Analysis of crude extracts (chloroform and ethyl acetate) by GC-mass and infra-red (IR)
The gas chromatography-mass spectrometry analysis (GC) for derivatives of chloroform and ethyl acetate extracted filtrates of U. fasciata and E. flexuosa was chosen in function of the percentage of reduction in mycelial growth from in vivo experiment by using an Agilent 6890 series II gas chromatograph. An Agilent 5973 mass spectrometer with electron ionization, mode (EI) generated at 70 eV (ion source at 230 °C and transfer line at 280 °C). The GC was performed using a HP5-MS capillary column (30 m × 0.25 mm, the film thickness of 0.25 μm). Operating conditions were as follows: carrier gas, helium with a flow rate of (1 ml min−1). The initial temperature was programmed from 80 to 280 °C (at 8 °C min−1) and maintained at 280 °C for 5 min. all compounds were identified by comparison of both the mass spectra (Wiley and Nist library) (Liu et al. 2008; Soliman et al. 2018). The infrared (IR) absorption spectrum of the purified fraction was evaluated to determine the possible functional groups in the algal extracts responsible for bio-reduction for fungal pathogens. This work was estimated at the National Center for Research (He et al. 2016).

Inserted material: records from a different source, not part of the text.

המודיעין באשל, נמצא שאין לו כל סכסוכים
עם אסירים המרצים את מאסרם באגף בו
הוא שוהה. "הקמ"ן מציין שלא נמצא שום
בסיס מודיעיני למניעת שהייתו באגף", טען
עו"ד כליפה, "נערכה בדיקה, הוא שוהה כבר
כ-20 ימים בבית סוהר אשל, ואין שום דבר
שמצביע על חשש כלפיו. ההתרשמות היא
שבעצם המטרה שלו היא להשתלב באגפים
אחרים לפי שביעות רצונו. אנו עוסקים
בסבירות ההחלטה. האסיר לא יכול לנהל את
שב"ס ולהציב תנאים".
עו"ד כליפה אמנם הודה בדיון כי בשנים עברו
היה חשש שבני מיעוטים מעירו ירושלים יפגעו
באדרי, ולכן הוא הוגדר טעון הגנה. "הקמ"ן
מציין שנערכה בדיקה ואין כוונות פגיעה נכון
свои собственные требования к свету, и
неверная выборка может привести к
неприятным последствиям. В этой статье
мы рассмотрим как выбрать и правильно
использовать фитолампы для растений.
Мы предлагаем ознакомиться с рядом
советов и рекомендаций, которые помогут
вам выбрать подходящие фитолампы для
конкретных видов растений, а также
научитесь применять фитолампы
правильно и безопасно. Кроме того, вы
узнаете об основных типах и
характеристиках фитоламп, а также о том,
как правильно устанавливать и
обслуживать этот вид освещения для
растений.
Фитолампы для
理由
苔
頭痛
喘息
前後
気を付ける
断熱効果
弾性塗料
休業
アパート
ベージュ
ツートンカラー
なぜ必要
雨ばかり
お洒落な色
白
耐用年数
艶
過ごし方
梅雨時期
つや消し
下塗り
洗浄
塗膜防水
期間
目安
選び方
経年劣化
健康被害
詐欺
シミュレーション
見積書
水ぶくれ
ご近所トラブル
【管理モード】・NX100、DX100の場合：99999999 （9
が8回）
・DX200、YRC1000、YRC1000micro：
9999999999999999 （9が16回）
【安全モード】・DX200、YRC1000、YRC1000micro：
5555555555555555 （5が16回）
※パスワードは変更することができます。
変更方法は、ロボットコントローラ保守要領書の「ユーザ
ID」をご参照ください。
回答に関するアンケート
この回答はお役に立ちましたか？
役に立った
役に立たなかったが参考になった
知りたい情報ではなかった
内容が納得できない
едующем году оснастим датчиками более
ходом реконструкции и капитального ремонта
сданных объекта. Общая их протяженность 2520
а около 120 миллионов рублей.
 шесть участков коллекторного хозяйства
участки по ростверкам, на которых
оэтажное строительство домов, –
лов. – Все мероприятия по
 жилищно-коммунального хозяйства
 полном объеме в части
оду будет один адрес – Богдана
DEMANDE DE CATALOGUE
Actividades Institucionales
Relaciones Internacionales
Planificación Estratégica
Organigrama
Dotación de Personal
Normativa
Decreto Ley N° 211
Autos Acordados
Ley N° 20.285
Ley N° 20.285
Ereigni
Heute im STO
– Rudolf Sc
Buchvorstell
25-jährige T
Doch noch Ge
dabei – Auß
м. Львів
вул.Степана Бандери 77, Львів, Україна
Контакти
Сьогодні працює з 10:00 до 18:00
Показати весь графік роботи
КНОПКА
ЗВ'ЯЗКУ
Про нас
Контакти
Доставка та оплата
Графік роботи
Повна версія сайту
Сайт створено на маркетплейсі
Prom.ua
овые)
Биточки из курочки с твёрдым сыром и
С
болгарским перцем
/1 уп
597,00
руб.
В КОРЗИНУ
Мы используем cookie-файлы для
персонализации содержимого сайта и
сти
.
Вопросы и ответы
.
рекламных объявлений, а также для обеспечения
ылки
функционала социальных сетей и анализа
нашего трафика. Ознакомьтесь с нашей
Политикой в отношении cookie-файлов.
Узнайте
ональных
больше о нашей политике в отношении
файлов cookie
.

In vivo assay of greenhouse experiment
Two algal powders were used in the present study and tested for their potentiality as biocontrol agents against the 2 tested pathogenic cucumber seeds fungi, M. phaseolina, and F. solani, in greenhouse experiments. Preparations of the algal powders were used in this investigation to evaluate their effect on disease incidence of the 2 fungal pathogens as follows: autoclaved sterilized sandy-loam soil and was infested with sorghum-grain inoculums of each pathogen M. phaseolina and F. solani at the rate 3% (w/w)/kg soil. Infested pots were irrigated and kept for 7 days to ensure fungi dispersal in the soil before seed sowing. The infested soil was amended with dry algae powders in the ratio (1 g powder of each algal powder: kg soil) w/w at seed sowing. Three seeds were sown in each pot, 4 replicates were used for each treatment. The control treatment was carried out by the chemical fungicide vitavax as seed coating 3 g vitavax/kg seeds before seed sowing. Pots were kept in the greenhouse until the end of the experiment (60 days), and the cucumber’s yield was weighted for all treatments. Seeds of cucumber were obtained from the commercial sector in Egypt. Seeds were surface-sterilized in a 2% sodium hypochlorite solution for 2 min before sowing (Sultana et al. 2011).
Statistical analysis
The results of all experiments were statistically analyzed using one-way analysis of variance (ANOVA) to test for significance, and the Fisher test was used for mean separations by the GENSTAT computer package system. Means were made following Fishers LSD (LSD at 0.01 for in vitro experiment, while it was at 0.05 for in vivo experiment) (Gajardo et al. 2017).